**BRIEF**
Each entry should be set down exactly as written, except for any picture it holds.

**DATA PROVIDED**
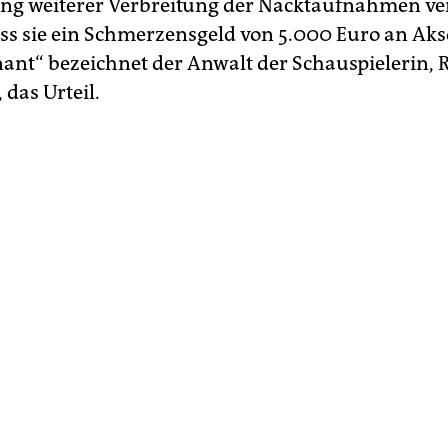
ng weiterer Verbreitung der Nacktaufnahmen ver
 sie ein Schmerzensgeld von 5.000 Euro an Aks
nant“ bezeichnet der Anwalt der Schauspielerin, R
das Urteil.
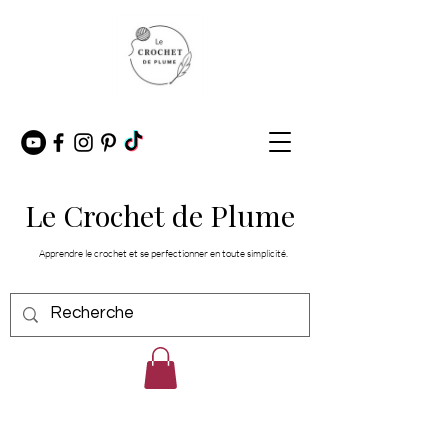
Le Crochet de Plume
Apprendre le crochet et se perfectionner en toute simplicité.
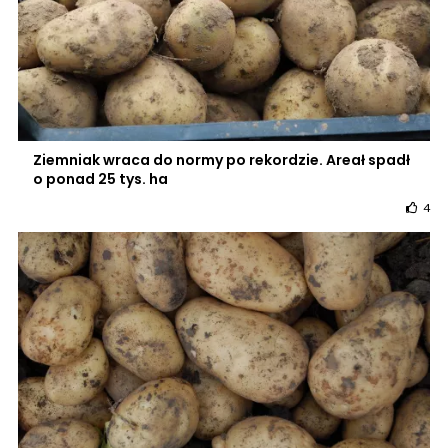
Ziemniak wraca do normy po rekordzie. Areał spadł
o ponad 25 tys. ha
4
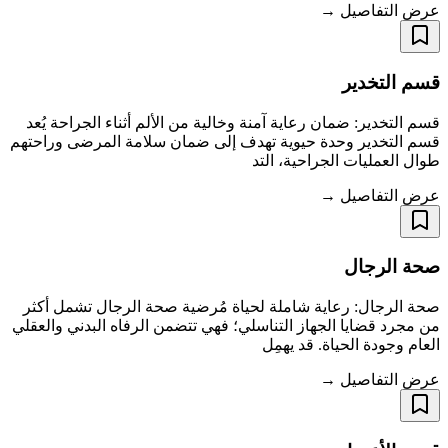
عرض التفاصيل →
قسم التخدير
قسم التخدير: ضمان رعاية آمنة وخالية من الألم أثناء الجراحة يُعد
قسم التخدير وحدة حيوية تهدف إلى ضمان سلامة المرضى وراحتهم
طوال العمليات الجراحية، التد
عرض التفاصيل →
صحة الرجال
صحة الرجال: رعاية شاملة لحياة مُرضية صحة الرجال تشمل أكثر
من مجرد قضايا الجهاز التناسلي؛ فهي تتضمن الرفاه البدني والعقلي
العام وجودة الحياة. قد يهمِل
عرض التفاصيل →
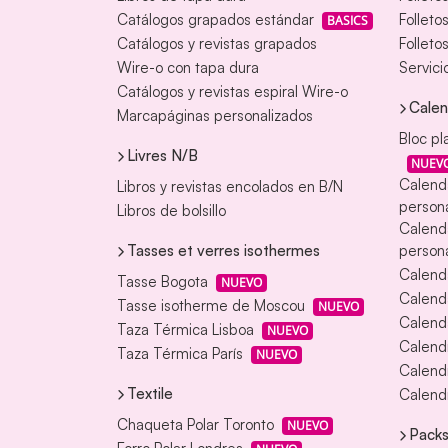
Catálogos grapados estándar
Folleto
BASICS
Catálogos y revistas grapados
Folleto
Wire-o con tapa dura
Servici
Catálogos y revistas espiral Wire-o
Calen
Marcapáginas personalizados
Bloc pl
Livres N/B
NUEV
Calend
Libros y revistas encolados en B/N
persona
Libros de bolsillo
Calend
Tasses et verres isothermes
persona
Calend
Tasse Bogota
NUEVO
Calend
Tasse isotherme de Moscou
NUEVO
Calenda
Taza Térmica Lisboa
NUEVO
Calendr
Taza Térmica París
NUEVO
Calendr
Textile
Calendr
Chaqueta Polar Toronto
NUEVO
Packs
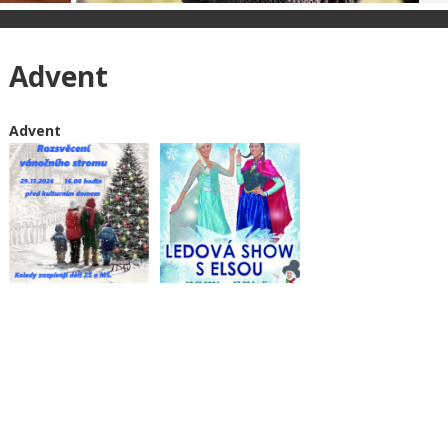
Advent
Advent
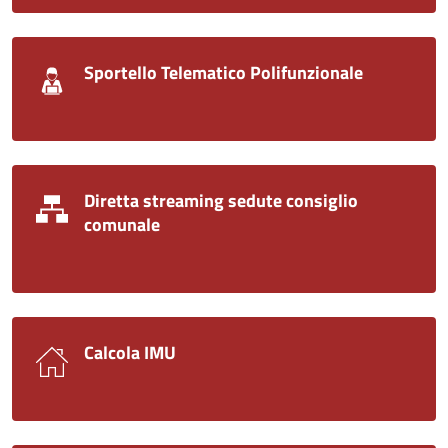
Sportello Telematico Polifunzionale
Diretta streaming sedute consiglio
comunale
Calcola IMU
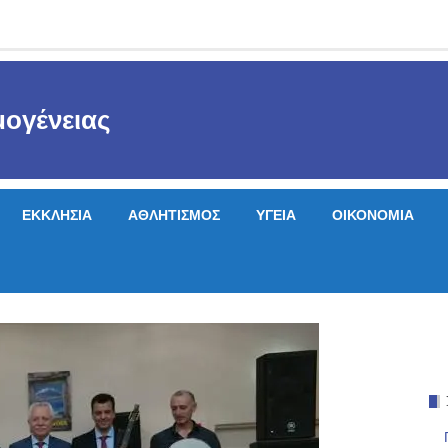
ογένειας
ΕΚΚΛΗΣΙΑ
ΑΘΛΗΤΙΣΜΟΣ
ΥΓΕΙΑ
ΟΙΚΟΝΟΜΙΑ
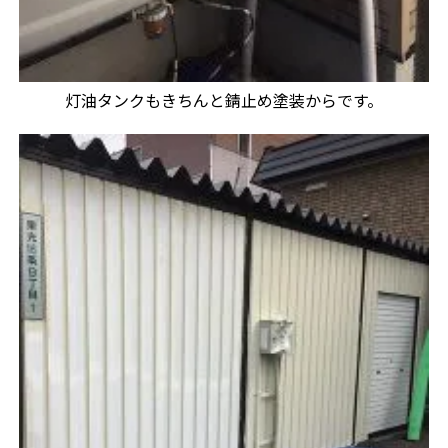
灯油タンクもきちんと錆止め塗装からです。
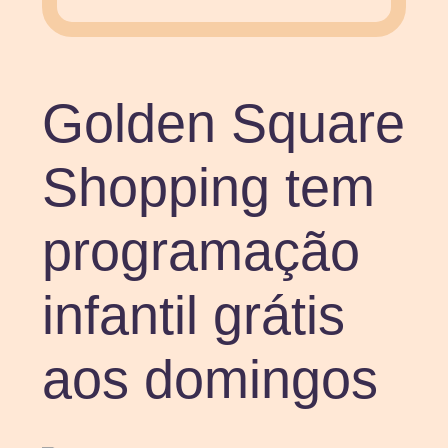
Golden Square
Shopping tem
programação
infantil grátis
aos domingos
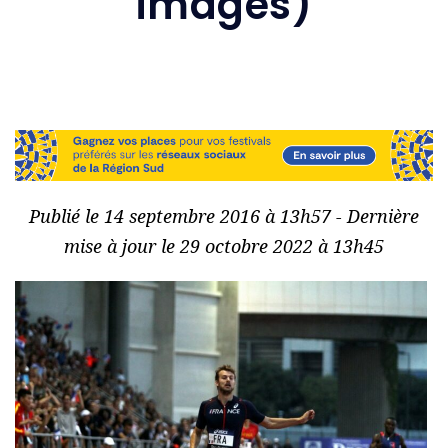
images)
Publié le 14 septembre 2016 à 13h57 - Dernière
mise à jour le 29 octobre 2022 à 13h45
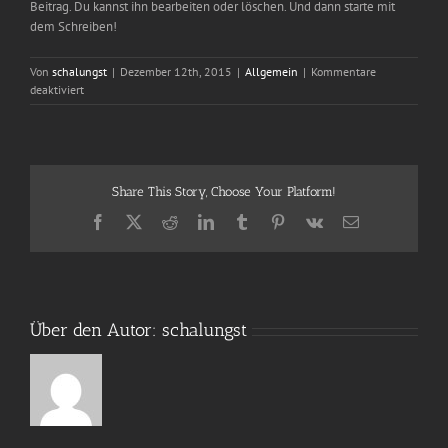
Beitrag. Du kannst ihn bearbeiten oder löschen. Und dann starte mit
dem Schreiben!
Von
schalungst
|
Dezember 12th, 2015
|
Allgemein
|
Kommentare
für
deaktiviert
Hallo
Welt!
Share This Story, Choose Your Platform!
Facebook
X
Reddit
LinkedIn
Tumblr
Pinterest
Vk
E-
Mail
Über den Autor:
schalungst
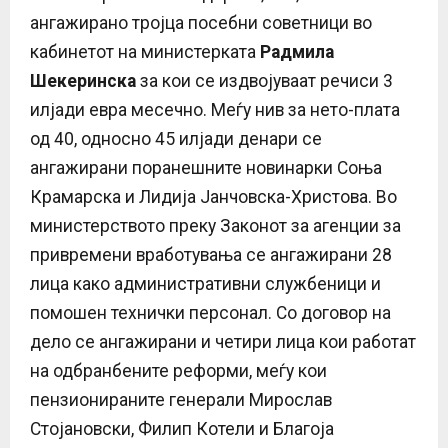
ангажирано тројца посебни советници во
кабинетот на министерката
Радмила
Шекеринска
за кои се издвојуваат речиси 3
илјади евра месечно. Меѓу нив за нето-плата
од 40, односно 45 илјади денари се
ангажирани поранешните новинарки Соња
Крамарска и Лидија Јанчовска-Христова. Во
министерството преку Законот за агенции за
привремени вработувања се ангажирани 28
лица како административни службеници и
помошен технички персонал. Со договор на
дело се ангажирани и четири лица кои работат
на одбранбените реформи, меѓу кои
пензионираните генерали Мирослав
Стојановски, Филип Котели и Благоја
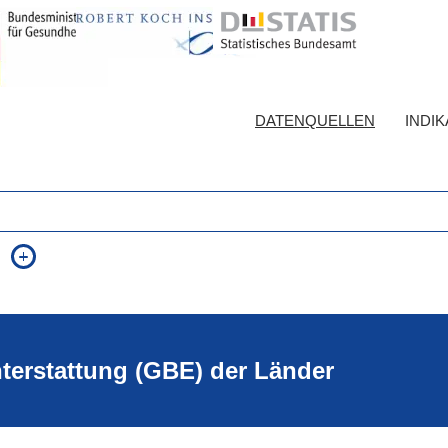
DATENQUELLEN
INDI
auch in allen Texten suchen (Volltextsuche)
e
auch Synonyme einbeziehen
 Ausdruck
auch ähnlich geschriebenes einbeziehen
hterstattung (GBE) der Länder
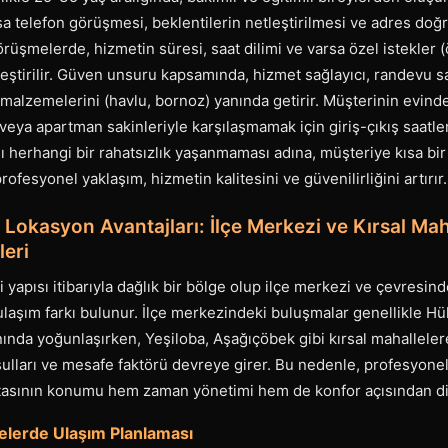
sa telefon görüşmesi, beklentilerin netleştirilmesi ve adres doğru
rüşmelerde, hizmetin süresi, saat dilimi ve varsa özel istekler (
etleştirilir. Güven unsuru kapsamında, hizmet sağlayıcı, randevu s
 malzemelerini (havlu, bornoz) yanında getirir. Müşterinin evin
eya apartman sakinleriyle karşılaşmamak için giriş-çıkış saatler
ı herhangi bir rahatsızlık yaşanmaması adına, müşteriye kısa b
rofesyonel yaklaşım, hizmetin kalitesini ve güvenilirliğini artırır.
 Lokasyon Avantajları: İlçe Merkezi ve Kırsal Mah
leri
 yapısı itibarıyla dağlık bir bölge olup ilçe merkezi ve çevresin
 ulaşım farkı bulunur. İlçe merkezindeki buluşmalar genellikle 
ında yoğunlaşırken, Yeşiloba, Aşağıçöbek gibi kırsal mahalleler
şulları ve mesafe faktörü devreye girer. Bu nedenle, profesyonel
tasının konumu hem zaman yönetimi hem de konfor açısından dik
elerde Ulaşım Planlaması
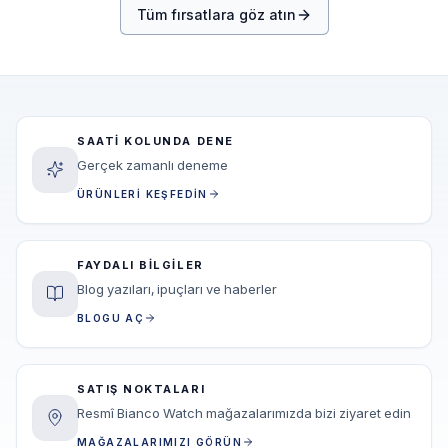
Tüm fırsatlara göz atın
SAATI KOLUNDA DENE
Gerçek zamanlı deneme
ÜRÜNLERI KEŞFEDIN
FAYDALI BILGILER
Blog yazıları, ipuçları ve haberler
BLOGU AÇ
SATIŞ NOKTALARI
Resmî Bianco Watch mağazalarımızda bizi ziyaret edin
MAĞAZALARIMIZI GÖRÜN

**RESULT OF THE EXERCISE**
ng weiterer Verbreitung der Nacktaufnahmen ver
 sie ein Schmerzensgeld von 5.000 Euro an Aks
nant“ bezeichnet der Anwalt der Schauspielerin, R
das Urteil.
Le Crochet de Plume
Apprendre le crochet et se perfectionner en toute simplicité.
Ziemniak wraca do normy po rekordzie. Areał spadł
o ponad 25 tys. ha
4
عرض التفاصيل →
قسم التخدير
قسم التخدير: ضمان رعاية آمنة وخالية من الألم أثناء الجراحة يُعد
قسم التخدير وحدة حيوية تهدف إلى ضمان سلامة المرضى وراحتهم
طوال العمليات الجراحية، التد
عرض التفاصيل →
صحة الرجال
صحة الرجال: رعاية شاملة لحياة مُرضية صحة الرجال تشمل أكثر
من مجرد قضايا الجهاز التناسلي؛ فهي تتضمن الرفاه البدني والعقلي
العام وجودة الحياة. قد يهمِل
عرض التفاصيل →
Catálogos grapados estándar
Folleto
BASICS
Catálogos y revistas grapados
Folleto
Wire-o con tapa dura
Servici
Catálogos y revistas espiral Wire-o
Calen
Marcapáginas personalizados
Bloc pl
Livres N/B
NUEV
Calend
Libros y revistas encolados en B/N
persona
Libros de bolsillo
Calend
Tasses et verres isothermes
persona
Calend
Tasse Bogota
NUEVO
Calend
Tasse isotherme de Moscou
NUEVO
Calenda
Taza Térmica Lisboa
NUEVO
Calendr
Taza Térmica París
NUEVO
Calendr
Textile
Calendr
Chaqueta Polar Toronto
NUEVO
Packs
Advent
Advent
Sportello Telematico Polifunzionale
Diretta streaming sedute consiglio
comunale
Calcola IMU
ογένειας
ΕΚΚΛΗΣΙΑ
ΑΘΛΗΤΙΣΜΟΣ
ΥΓΕΙΑ
ΟΙΚΟΝΟΜΙΑ
灯油タンクもきちんと錆止め塗装からです。
Golden Square
Shopping tem
programação
infantil grátis
aos domingos
images)
Publié le 14 septembre 2016 à 13h57 - Dernière
mise à jour le 29 octobre 2022 à 13h45
Beitrag. Du kannst ihn bearbeiten oder löschen. Und dann starte mit
dem Schreiben!
Von
schalungst
|
Dezember 12th, 2015
|
Allgemein
|
Kommentare
für
deaktiviert
Hallo
Welt!
Share This Story, Choose Your Platform!
Facebook
X
Reddit
LinkedIn
Tumblr
Pinterest
Vk
E-
Mail
Über den Autor:
schalungst
ангажирано тројца посебни советници во
кабинетот на министерката
Радмила
Шекеринска
за кои се издвојуваат речиси 3
илјади евра месечно. Меѓу нив за нето-плата
од 40, односно 45 илјади денари се
ангажирани поранешните новинарки Соња
Крамарска и Лидија Јанчовска-Христова. Во
министерството преку Законот за агенции за
привремени вработувања се ангажирани 28
лица како административни службеници и
помошен технички персонал. Со договор на
дело се ангажирани и четири лица кои работат
на одбранбените реформи, меѓу кои
пензионираните генерали Мирослав
Стојановски, Филип Котели и Благоја
DATENQUELLEN
INDI
auch in allen Texten suchen (Volltextsuche)
e
auch Synonyme einbeziehen
 Ausdruck
auch ähnlich geschriebenes einbeziehen
hterstattung (GBE) der Länder
sa telefon görüşmesi, beklentilerin netleştirilmesi ve adres doğru
rüşmelerde, hizmetin süresi, saat dilimi ve varsa özel istekler (
etleştirilir. Güven unsuru kapsamında, hizmet sağlayıcı, randevu s
 malzemelerini (havlu, bornoz) yanında getirir. Müşterinin evin
eya apartman sakinleriyle karşılaşmamak için giriş-çıkış saatler
ı herhangi bir rahatsızlık yaşanmaması adına, müşteriye kısa b
rofesyonel yaklaşım, hizmetin kalitesini ve güvenilirliğini artırır.
 Lokasyon Avantajları: İlçe Merkezi ve Kırsal Mah
leri
 yapısı itibarıyla dağlık bir bölge olup ilçe merkezi ve çevresin
 ulaşım farkı bulunur. İlçe merkezindeki buluşmalar genellikle 
ında yoğunlaşırken, Yeşiloba, Aşağıçöbek gibi kırsal mahalleler
şulları ve mesafe faktörü devreye girer. Bu nedenle, profesyonel
tasının konumu hem zaman yönetimi hem de konfor açısından dik
elerde Ulaşım Planlaması
Tüm fırsatlara göz atın
SAATI KOLUNDA DENE
Gerçek zamanlı deneme
ÜRÜNLERI KEŞFEDIN
FAYDALI BILGILER
Blog yazıları, ipuçları ve haberler
BLOGU AÇ
SATIŞ NOKTALARI
Resmî Bianco Watch mağazalarımızda bizi ziyaret edin
MAĞAZALARIMIZI GÖRÜN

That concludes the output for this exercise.